History is often like detective work – you never know what you will find, but if you scratch just a little beneath the surface skeletons are bound to come flying out. If there is one key thing you have to have when researching the past, it’s patience. Days can go by with you trawling through endless lists and volumes of the hard-to-read handwriting of a person who penned something 300 years ago, in a form of Dutch that is no longer spoken and that certainly wasn't standardized. When you come across a story that relates to the people you are looking for it is like finding the leprechaun’s pot of gold at the end of the rainbow. You have to stifle the urge to scream out with joy in those quiet rooms filled with ancient volumes and sometimes even more ancient fellow researchers working diligently alongside you.



It is probably because of this that I will always remember the day when past met present for me in the archives. One of the owners of the farm I had been researching was Jurgen Hendrik Engela, who had married into the farm so to speak. 300 years ago it was custom in Cape Dutch law that should a woman marry, all the property she owned (including slaves) would automatically become that of her husband. Hailing from Pruisies Minden in Germany, J.H. Engela settled at the Cape in 1738, as a soldier. He became a freeburgher in 1746, coincidentally in the same year that he married the wealthy widow of property, Anna van Staden. Engela’s wealth must have increased considerably from that of a man surviving on a company soldiers’ wage to that of one owning a farm that came with 18 slave men, 3 slave women, 900 sheep and 9,000 wine stocks (according to the census records of 1751). In fact this period in the ownership of Delta (then known as Zandvliet) really characterized what life at the early Cape was all about: remarriage and short life expectancy. Engela was indeed Anna’s second husband. Her first, Johannes van Niekerk, had died in 1744. He had himself been married previously to Engela du Plooy, who had died in 1738, possibly from childbirth complications, as her household inventory was drawn up just one month after the birth of her second daughter and last of five children.
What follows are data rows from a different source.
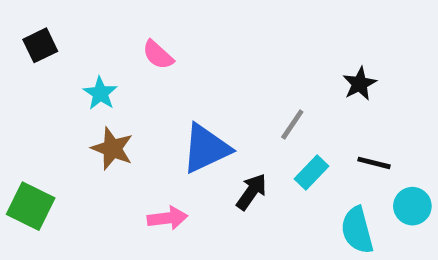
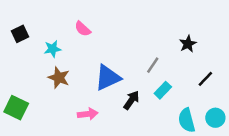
black square: (40, 45) -> (20, 34), moved
cyan star: (100, 93) -> (53, 49), turned 30
black line: (374, 163) -> (205, 79), moved, turned -60
cyan circle: (412, 206) -> (215, 118), moved

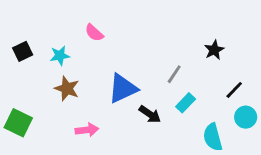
black square: (20, 34) -> (23, 51), moved
black arrow: (131, 100) -> (150, 114), turned 90
pink arrow: (88, 114) -> (87, 130), moved
cyan circle: (215, 118) -> (246, 117), moved

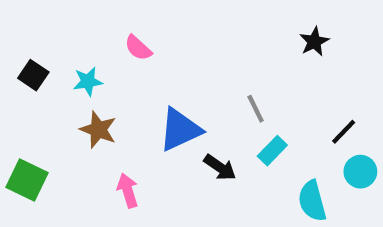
black star: (214, 50) -> (314, 42), moved
black square: (23, 51) -> (33, 75), turned -30
gray line: (174, 74) -> (256, 109), turned -60
pink arrow: (87, 130) -> (128, 190), turned -100

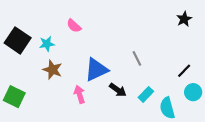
black star: (314, 42) -> (184, 19), moved
black square: (33, 75) -> (18, 40), size x1.6
cyan rectangle: (272, 151) -> (146, 94), moved
pink arrow: (128, 190) -> (79, 94), moved

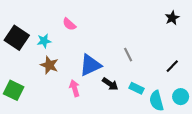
cyan circle: (193, 92) -> (181, 97), moved
cyan rectangle: (146, 94) -> (136, 88), turned 72

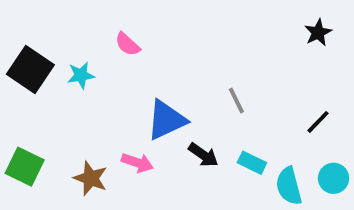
brown star: (49, 65) -> (91, 178), moved
pink arrow: (75, 88) -> (137, 163), turned 126

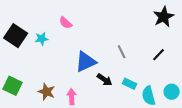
black star: (318, 33) -> (164, 17), size x1.5
black line: (318, 122) -> (159, 55), moved
pink arrow: (137, 163) -> (72, 97), moved, turned -112

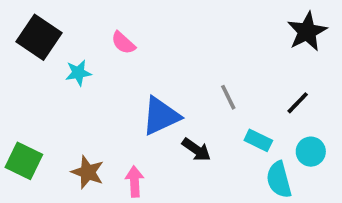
black square: (16, 36) -> (39, 37), moved
cyan rectangle: (130, 84) -> (258, 140), moved
cyan circle: (172, 92) -> (311, 152), moved

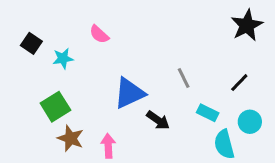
black square: (39, 37) -> (31, 43), moved, size x0.6
green square: (24, 161) -> (55, 107), moved, turned 32

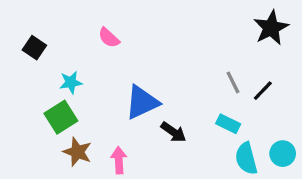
cyan star: (63, 58) -> (71, 82), moved
gray line: (184, 78) -> (233, 82), moved
cyan circle: (250, 122) -> (283, 154), moved

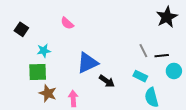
black line: (263, 91) -> (162, 56), turned 40
green square: (61, 117) -> (38, 72), turned 30
cyan circle: (283, 154) -> (174, 71), moved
After the death of Anna in 1753, Jurgen continued to prosper, as the census records of 1767 indicates that he owned 500 sheep, 30 horses, 70 heads of cattle, 30 leaguers of wine and 25,000 wine stocks. Not that all was easy going for him, though; in 1751, Abraham van Bengalen (aged 50), a slave belonging to Engela, was one of a group of 12 fugitives captured by a commando. Abraham was accused of desertion, stealing two sheep from his master’s flock (his contribution to feeding his fellow deserters) and - far more seriously - of partnering with a gang that was guilty of subterfuge, conspiracy, and the premeditated murder of other slaves. Abraham was found guilty by association and hanged. In 1771, Jurgen Hendrik Engela transferred Delta to Jan (or Jean) de Villiers, in what was to begin half a century of De Villiers ownership of the property.
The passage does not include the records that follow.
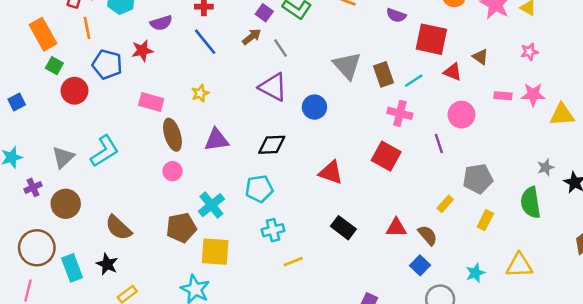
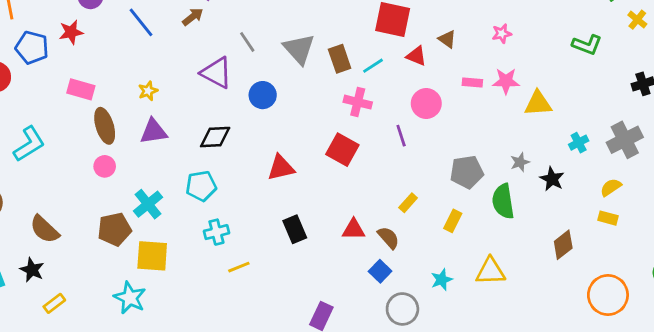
gray line: (281, 48) -> (247, 42), moved
yellow star: (200, 93) -> (148, 91), moved
red triangle: (331, 172) -> (281, 168), turned -32
gray pentagon: (478, 179) -> (467, 172), moved
black rectangle: (343, 228) -> (295, 229), turned 30

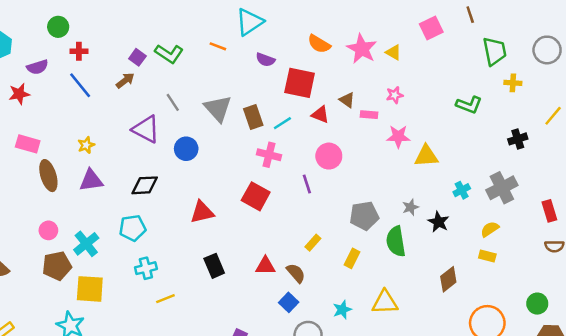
yellow cross: (637, 20) -> (513, 83), turned -35
pink rectangle: (472, 82) -> (369, 115), moved
pink circle: (105, 166) -> (48, 230), moved

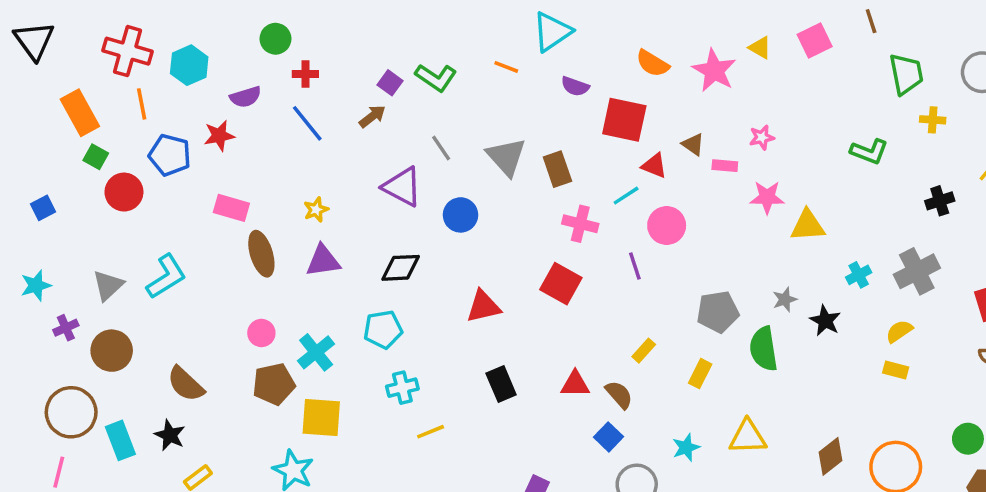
yellow triangle: (393, 52) -> (760, 48), moved
cyan line: (282, 123) -> (626, 196), moved
brown diamond: (448, 279) -> (830, 456), moved

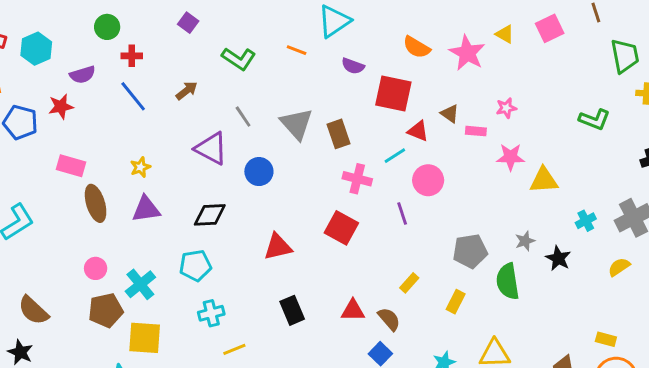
purple square: (390, 83) -> (188, 23), moved
yellow rectangle: (896, 370) -> (606, 339), moved

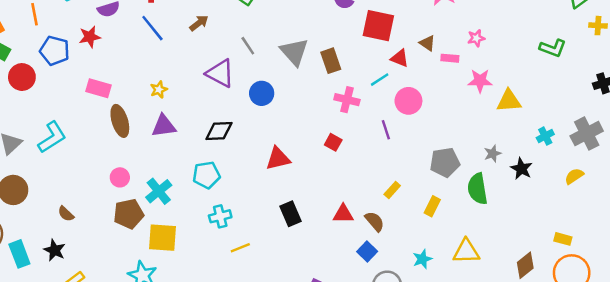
red square: (341, 228) -> (333, 142), size x0.6
brown semicircle: (33, 310) -> (66, 214), size x0.6

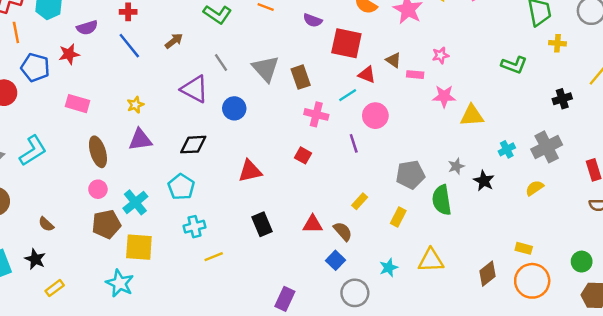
brown ellipse: (120, 121) -> (98, 152), moved
cyan pentagon: (206, 175) -> (181, 187), turned -30

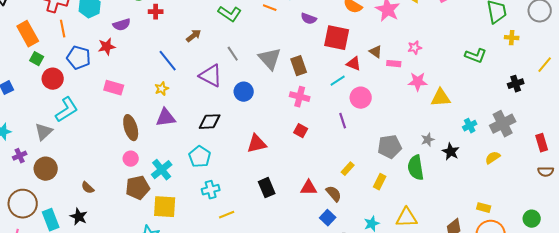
blue line: (129, 46) -> (168, 61), moved
pink cross: (316, 114) -> (300, 97), moved
cyan L-shape: (33, 151) -> (67, 110), moved

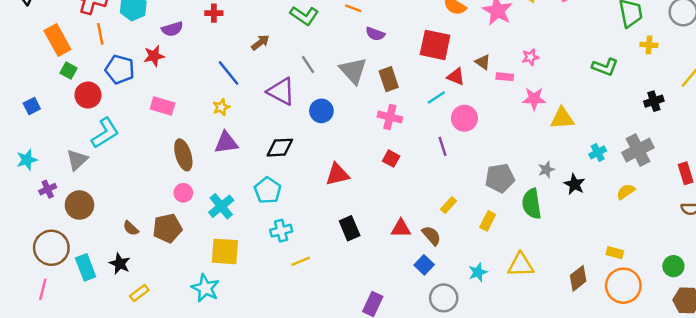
purple semicircle: (309, 19) -> (375, 34), moved
brown pentagon: (138, 188) -> (167, 228), moved

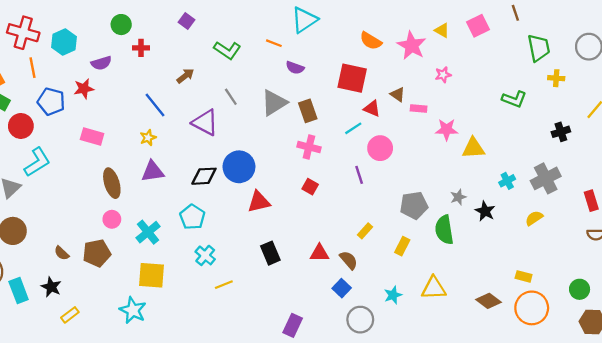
pink star: (530, 57) -> (443, 75), moved
gray triangle: (353, 71) -> (274, 103), turned 40
blue circle: (321, 111) -> (239, 167), moved, size x1.4
cyan cross: (281, 231) -> (205, 255), turned -36
brown diamond: (578, 278) -> (489, 301), turned 75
Sometimes when in the throws of researching it is hard to get these people out of your head, which is probably why I had to re-read the sign-in register at the archives one morning before I would believe what I was seeing. Just before I had arrived there, somebody named H. Engela had signed in, and he was now apparently sitting at table 22. On introduction it turned out that I had all along been working in the same room as a direct descendant of Jurgen Hendrik Engela, who had owned Delta over two and a half centuries ago. And let me tell you, if there is someone who knows about patience in researching the written record it is this gentleman, Happy Engela. For the past thirty years Happy has painstakingly recorded documents relating to 86,000 individuals in addition to recording some 23,000 graves and numerous transcriptions of registers for the Overberg region. Happy has now retired from his retirement project, and who could blame him for wanting a little rest. The Genealogical Society have since produced a CD titled “Overberg Families”, which makes his work available to the public. And guess what?: it includes the rump of the early South African genealogy of the Solms family, the current owners of Delta.
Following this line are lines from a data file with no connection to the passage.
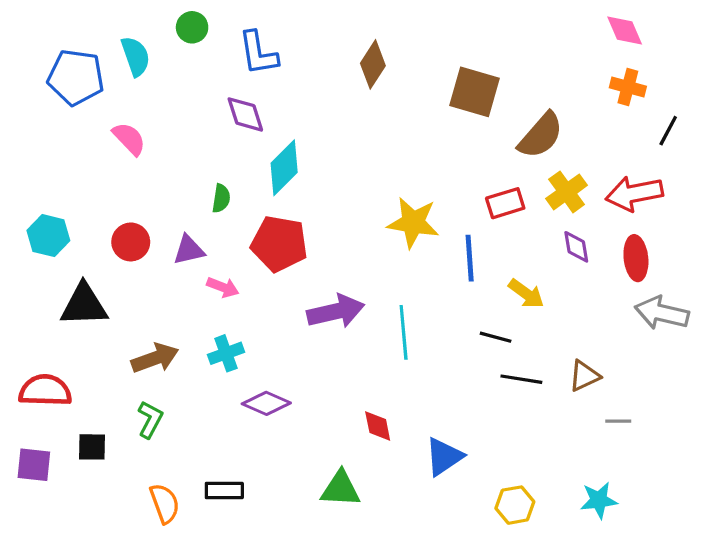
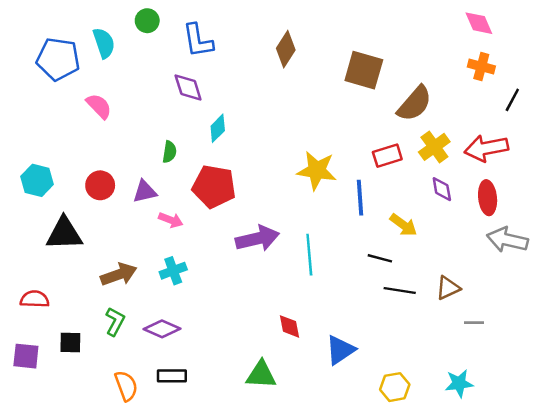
cyan diamond: (284, 168) -> (218, 128), size x0.7
red semicircle: (45, 390) -> (35, 299), size x0.7
purple diamond: (266, 403) -> (162, 329), moved

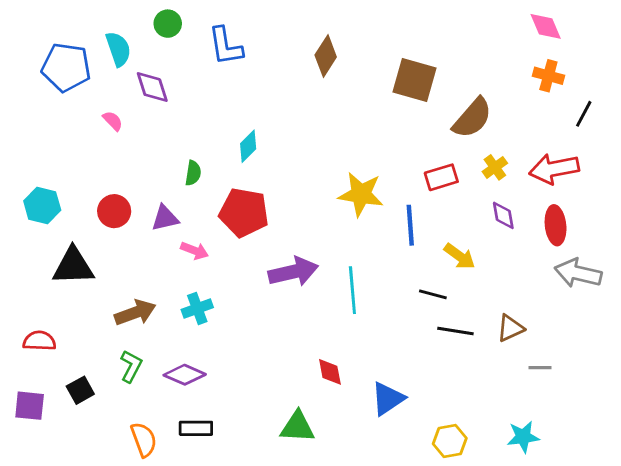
purple diamond: (188, 88) -> (152, 87), moved
pink semicircle: (99, 106) -> (113, 121), size x0.7
yellow cross: (434, 147) -> (495, 167), size x0.7
black square: (70, 342) -> (80, 390), turned -30

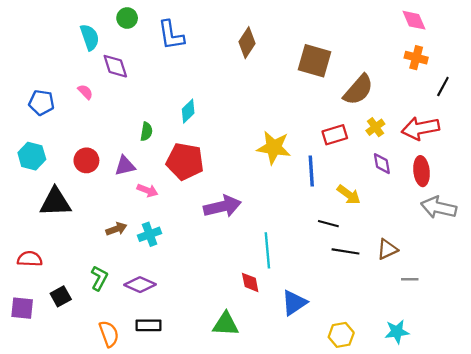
blue pentagon: (66, 67) -> (41, 103), moved, size x0.7
cyan line: (352, 290) -> (267, 250), moved
brown arrow: (135, 313) -> (116, 229), moved, size x0.7

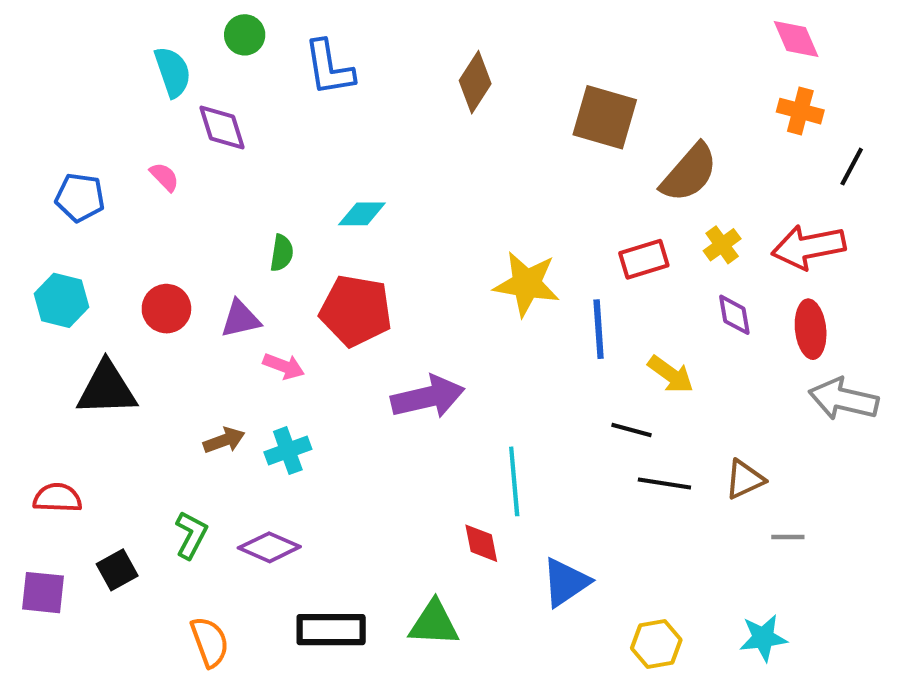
cyan diamond: (188, 111) -> (362, 214), turned 45
black rectangle: (149, 325) -> (331, 630), moved, size x1.4

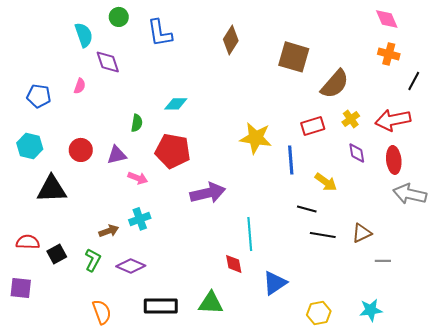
pink semicircle: (164, 177) -> (80, 86), turned 63
brown arrow: (224, 440) -> (109, 231), moved
black square: (117, 570) -> (57, 254), moved

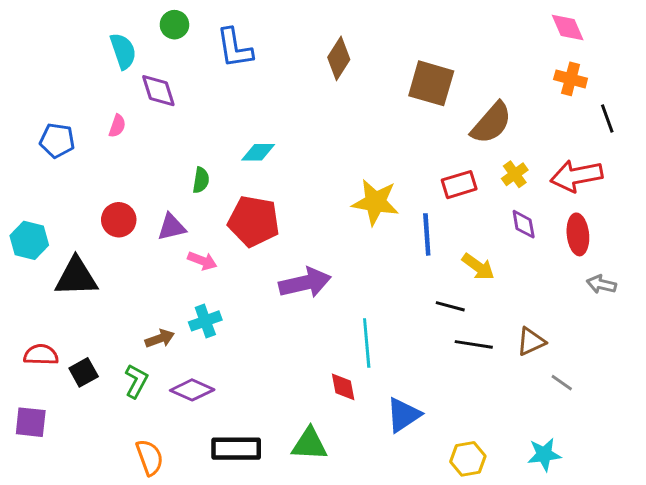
black line: (414, 81) -> (607, 119), turned -48
cyan hexagon: (30, 146) -> (29, 240), moved
gray arrow: (410, 194) -> (601, 284), size x0.6
gray line: (383, 261) -> (562, 383), turned 35

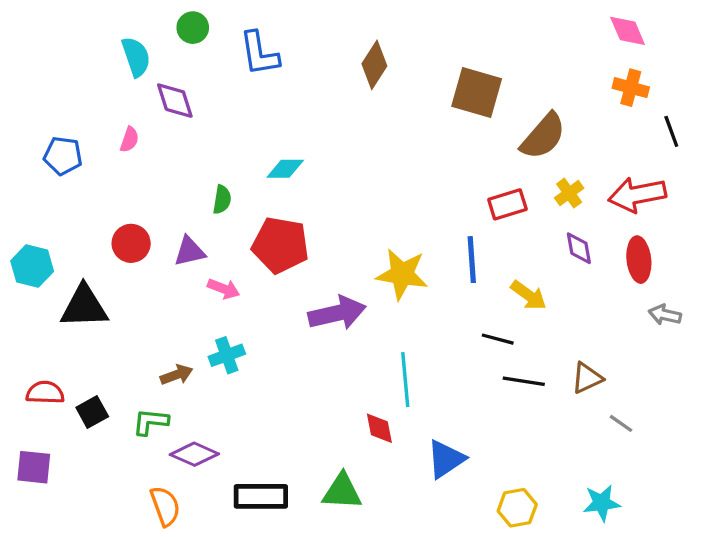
yellow star: (375, 202) -> (402, 274), moved
green L-shape: (136, 381) -> (151, 422), turned -112
purple diamond: (192, 390) -> (194, 454), moved

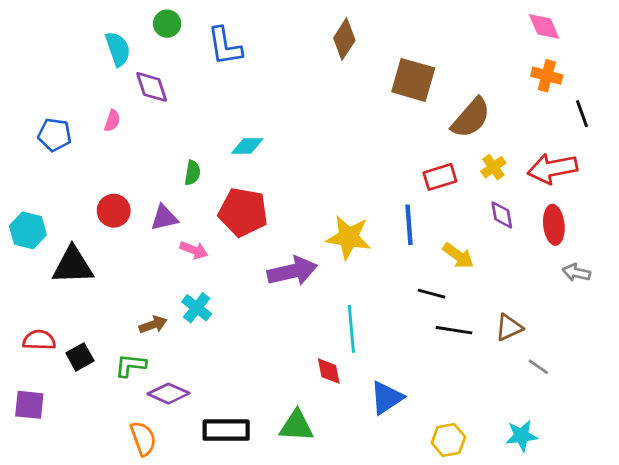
brown diamond: (374, 65) -> (344, 39), moved
cyan cross: (227, 355) -> (197, 308), turned -32

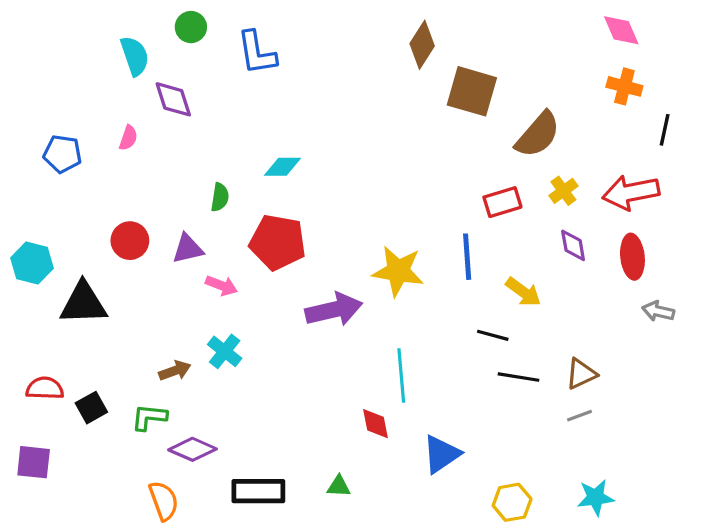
brown diamond: (344, 39) -> (422, 45), moved
black line: (582, 114) -> (665, 130), turned 32
gray line: (538, 367) -> (580, 416), moved, turned -55
green triangle: (296, 426) -> (339, 486), size x0.6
It felt like a strange act of cosmic fate when Happy returned to Solms-Delta in 2005, to walk the ground that his ancestor had once lived on. And since so many of the owners of Delta were the stamvaders of other Afrikaans families, Happy is not the only one who has experienced this meeting of past and present at Delta. The Cape really is a beautiful place, where we can walk in the footsteps of our ancestors, be they people who lived here a million of years ago or just a couple of centuries.